Der VfL Wolfsburg hat nach intensiven Krisengesprächen eine vorläufige Richtungsentscheidung getroffen. Trainer Daniel Bauer wird die Mannschaft auch im kommenden Heimspiel betreuen, und auch Geschäftsführer Peter Christiansen bleibt trotz massiver Kritik im Amt. Nach dem desaströsen 0:4 gegen den VfB Stuttgart hatten viele Beobachter mit sofortigen personellen Konsequenzen beim Tabelliebzehnten gerechnet.

Krisensitzung bestätigt: Galgenfrist gegen den HSV

Der Montag in der Autostadt war geprägt von Hektik und langen Diskussionen. Noch vor dem Mittagstraining zogen sich die Verantwortlichen hinter verschlossene Türen zurück. Aufsichtsratschef Sebastian Rudolph, Sportdirektor Pirmin Schwegler und Geschäftsführer Peter Christiansen beobachteten anschließend das Spielersatztraining am Rande des Übungsplatzes. Das Ergebnis der Beratungen: Daniel Bauer erhält eine wohl letzte Bewährungschance.

Im vorentscheidenden Heimspiel am kommenden Samstag gegen den Hamburger SV muss der Coach liefern. Die Wölfe taumeln dem Abstieg entgegen – seit nunmehr sieben Spielen wartet der Meister von 2009 auf einen Sieg. Dass Bauer im Amt bleibt, überrascht durchaus, nachdem der Übungsleiter am Sonntag öffentlich deutliche Kritik an den internen Abläufen und damit indirekt an seinen Vorgesetzten geübt hatte.

Peter Christiansen: Das eigene Schicksal verknüpft

Eine zentrale Rolle in diesem Machtpoker spielt Peter Christiansen. Der dänische Geschäftsführer steht selbst massiv unter Druck. Unter seiner Ägide rutschte der Klub in den letzten zwei Jahren sportlich immer weiter ab. Nachdem er bereits Trainer Paul Simonis und Sportdirektor Sebastian Schindzielorz entlassen hatte, scheint sein eigenes Schicksal eng an das von Bauer geknüpft zu sein.

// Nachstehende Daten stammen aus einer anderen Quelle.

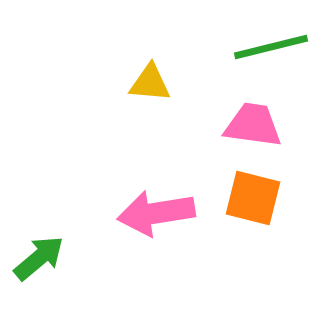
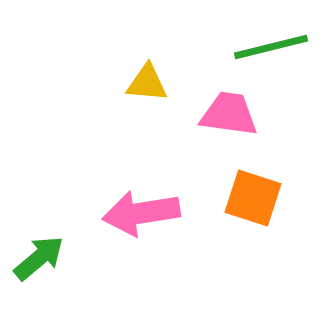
yellow triangle: moved 3 px left
pink trapezoid: moved 24 px left, 11 px up
orange square: rotated 4 degrees clockwise
pink arrow: moved 15 px left
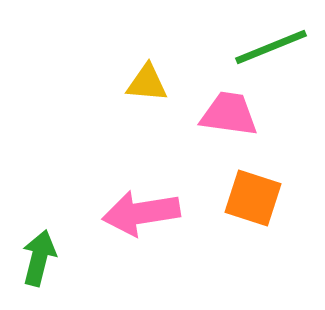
green line: rotated 8 degrees counterclockwise
green arrow: rotated 36 degrees counterclockwise
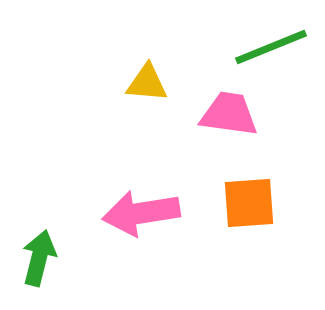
orange square: moved 4 px left, 5 px down; rotated 22 degrees counterclockwise
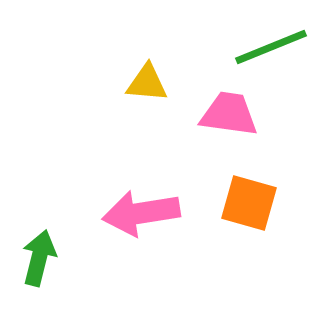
orange square: rotated 20 degrees clockwise
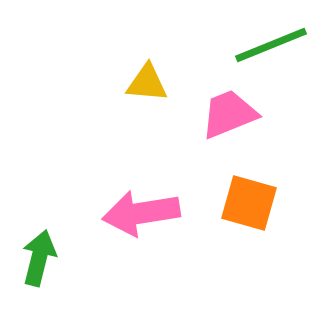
green line: moved 2 px up
pink trapezoid: rotated 30 degrees counterclockwise
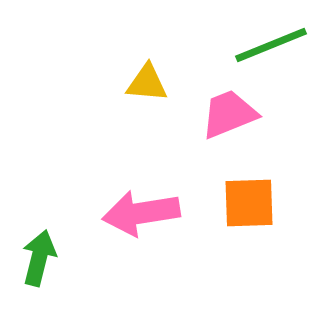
orange square: rotated 18 degrees counterclockwise
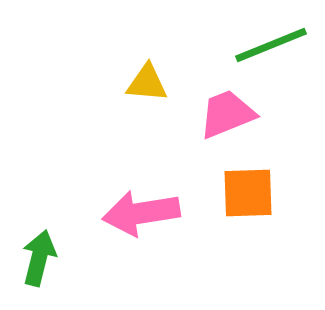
pink trapezoid: moved 2 px left
orange square: moved 1 px left, 10 px up
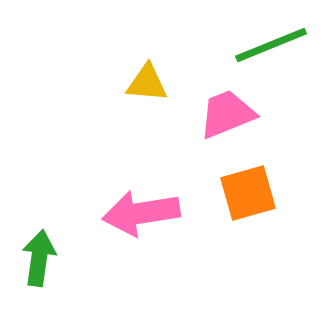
orange square: rotated 14 degrees counterclockwise
green arrow: rotated 6 degrees counterclockwise
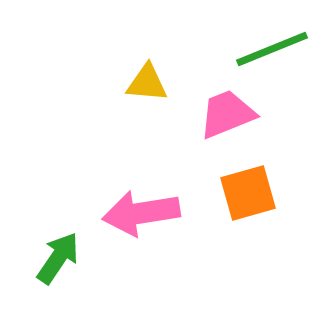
green line: moved 1 px right, 4 px down
green arrow: moved 19 px right; rotated 26 degrees clockwise
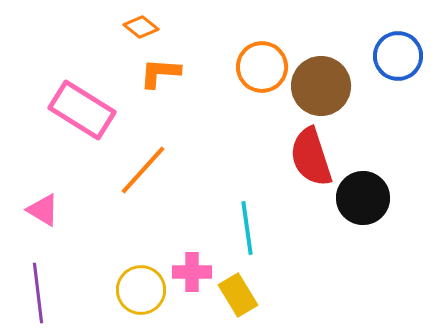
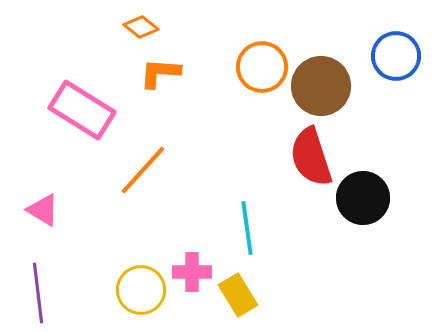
blue circle: moved 2 px left
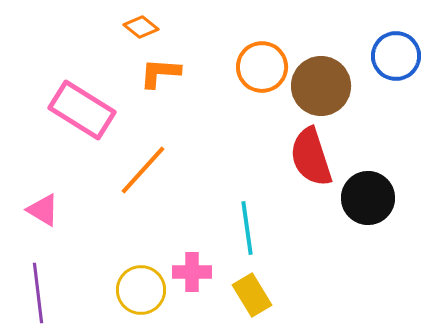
black circle: moved 5 px right
yellow rectangle: moved 14 px right
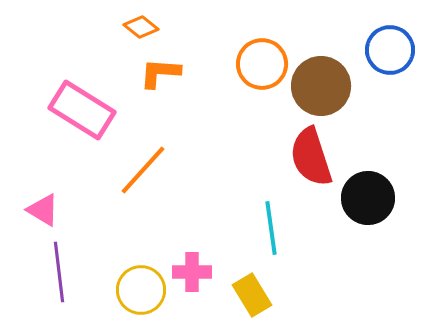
blue circle: moved 6 px left, 6 px up
orange circle: moved 3 px up
cyan line: moved 24 px right
purple line: moved 21 px right, 21 px up
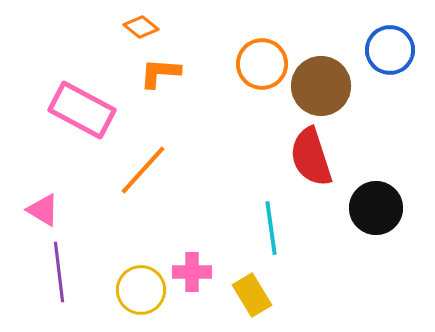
pink rectangle: rotated 4 degrees counterclockwise
black circle: moved 8 px right, 10 px down
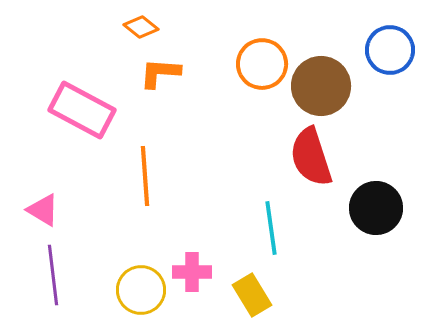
orange line: moved 2 px right, 6 px down; rotated 46 degrees counterclockwise
purple line: moved 6 px left, 3 px down
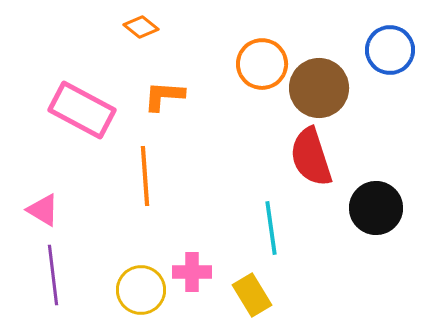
orange L-shape: moved 4 px right, 23 px down
brown circle: moved 2 px left, 2 px down
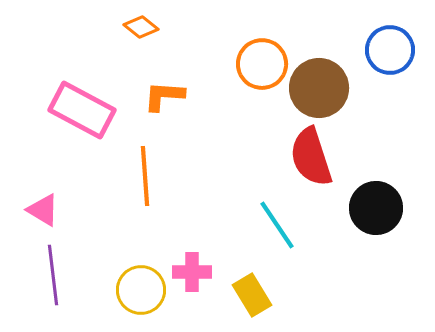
cyan line: moved 6 px right, 3 px up; rotated 26 degrees counterclockwise
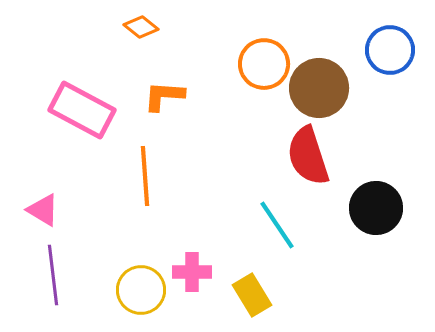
orange circle: moved 2 px right
red semicircle: moved 3 px left, 1 px up
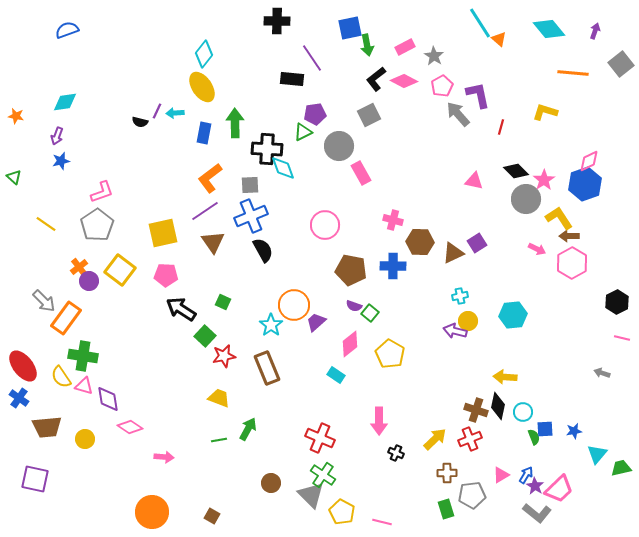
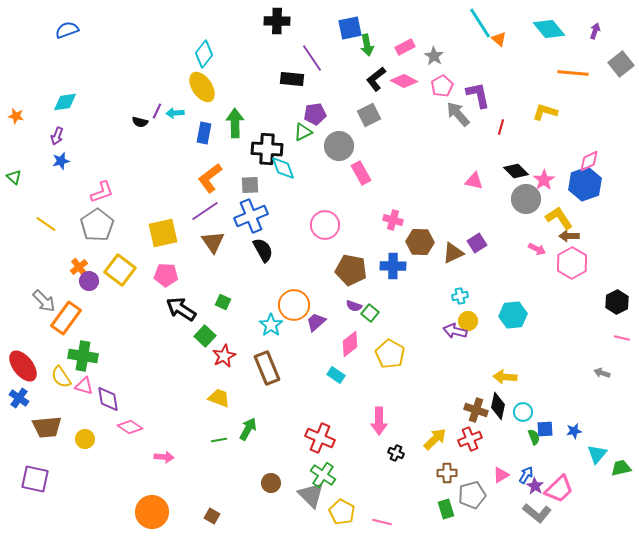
red star at (224, 356): rotated 15 degrees counterclockwise
gray pentagon at (472, 495): rotated 8 degrees counterclockwise
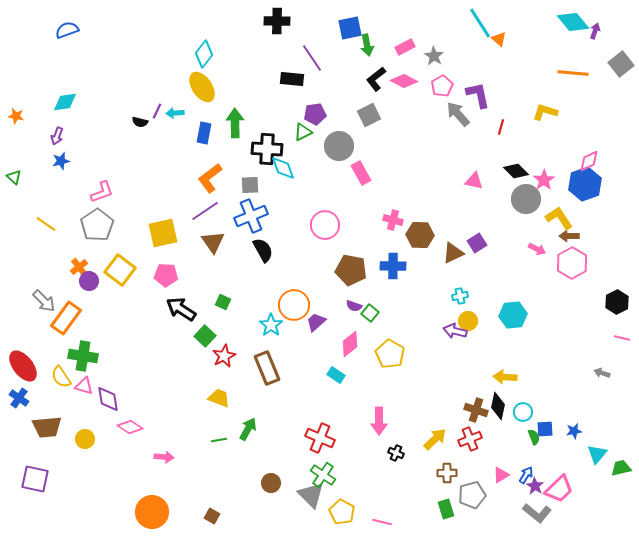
cyan diamond at (549, 29): moved 24 px right, 7 px up
brown hexagon at (420, 242): moved 7 px up
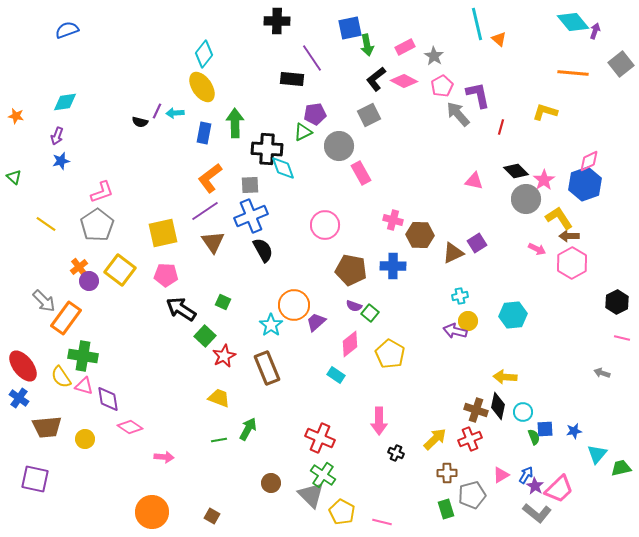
cyan line at (480, 23): moved 3 px left, 1 px down; rotated 20 degrees clockwise
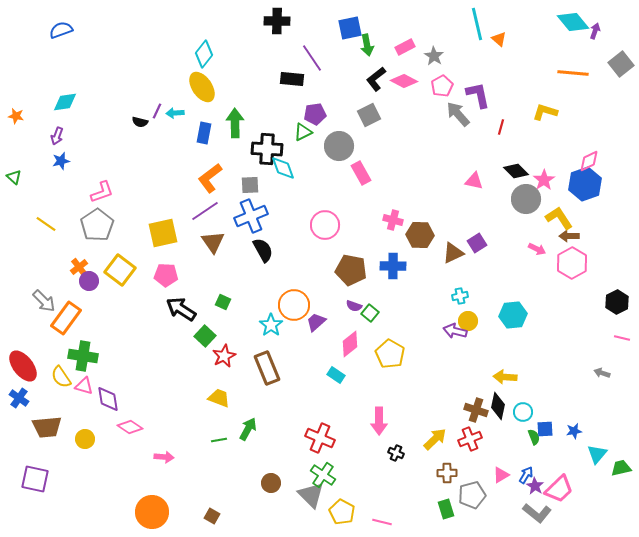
blue semicircle at (67, 30): moved 6 px left
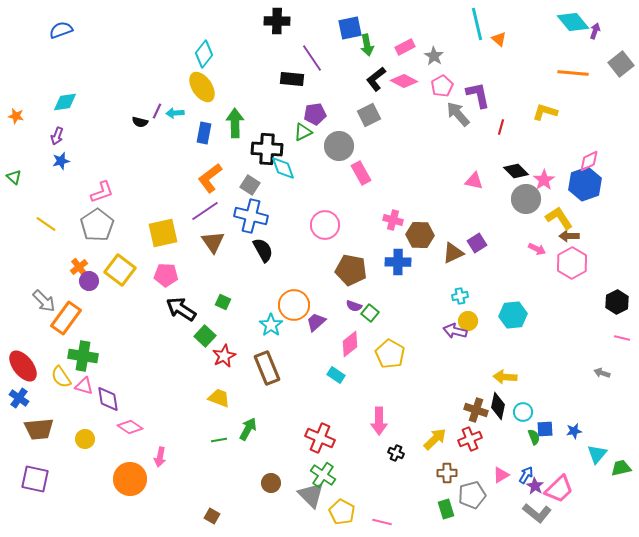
gray square at (250, 185): rotated 36 degrees clockwise
blue cross at (251, 216): rotated 36 degrees clockwise
blue cross at (393, 266): moved 5 px right, 4 px up
brown trapezoid at (47, 427): moved 8 px left, 2 px down
pink arrow at (164, 457): moved 4 px left; rotated 96 degrees clockwise
orange circle at (152, 512): moved 22 px left, 33 px up
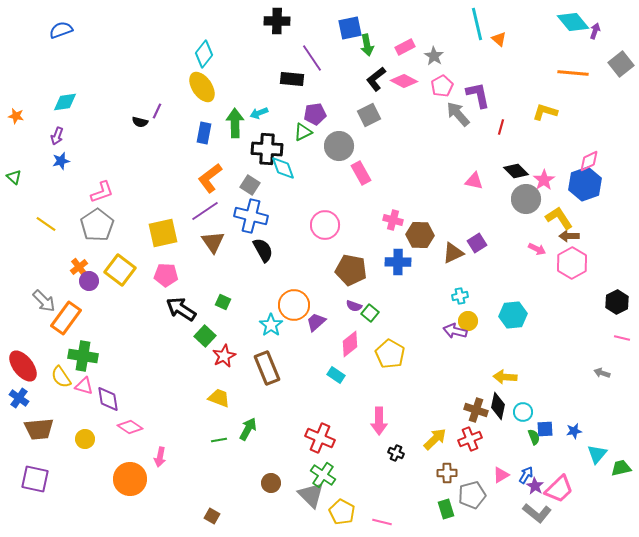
cyan arrow at (175, 113): moved 84 px right; rotated 18 degrees counterclockwise
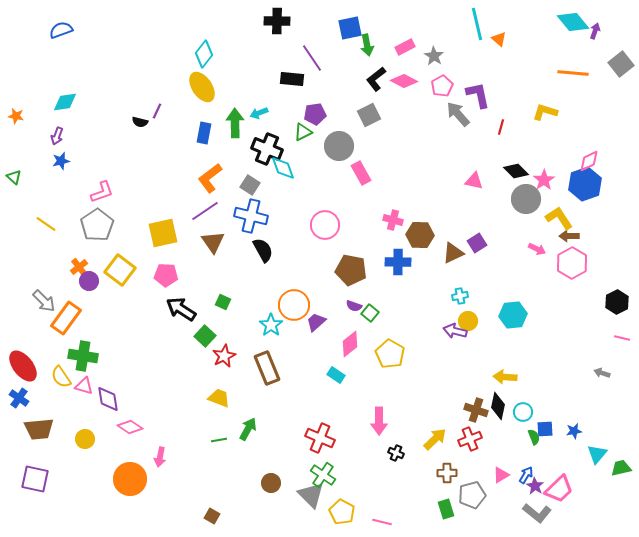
black cross at (267, 149): rotated 20 degrees clockwise
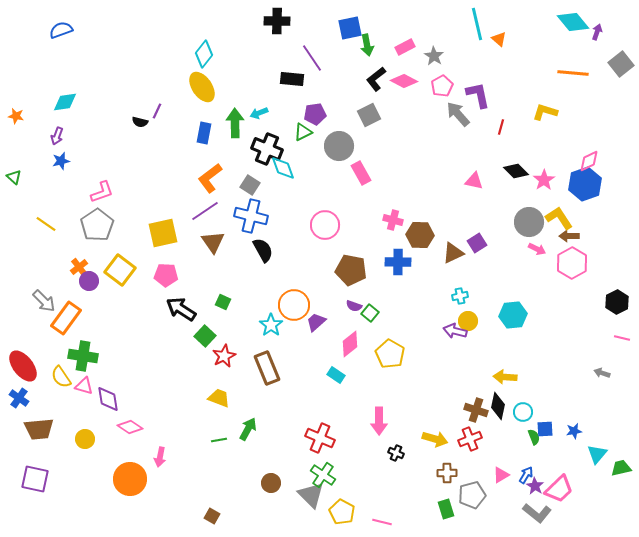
purple arrow at (595, 31): moved 2 px right, 1 px down
gray circle at (526, 199): moved 3 px right, 23 px down
yellow arrow at (435, 439): rotated 60 degrees clockwise
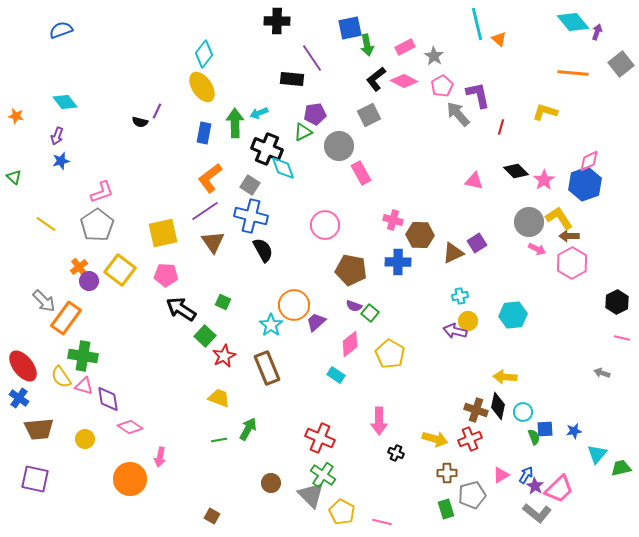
cyan diamond at (65, 102): rotated 60 degrees clockwise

Experten vermuten: Eine weitere Trainerentlassung hätte Christiansen kaum ohne die eigene Freistellung überstanden. Somit klammert sich der Däne an die Hoffnung, dass der aktuelle Trainerstab doch noch die Wende schafft und den drohenden Gang in die Zweitklassigkeit abwendet.

Rudolphs Risiko und der Schatten von Dieter Hecking

Aufsichtsratschef Sebastian Rudolph setzt in der vielleicht größten Krise der Vereinsgeschichte weiterhin auf die Politik der ruhigen Hand. Diese Kontinuität wird im Umfeld jedoch als hochriskant wahrgenommen. Während die Führungsetage offiziell an der aktuellen Konstellation festhält, werden im Hintergrund längst Alternativen geprüft.

Der Name Dieter Hecking geistert bereits als möglicher Retter durch Wolfsburg. Der Ex-Trainer gilt als erfahrener Feuerwehrmann, der den Verein und das Umfeld bestens kennt. Sollte das Heimspiel gegen den HSV misslingen, dürfte die Zeit der ruhigen Hand endgültig vorbei sein.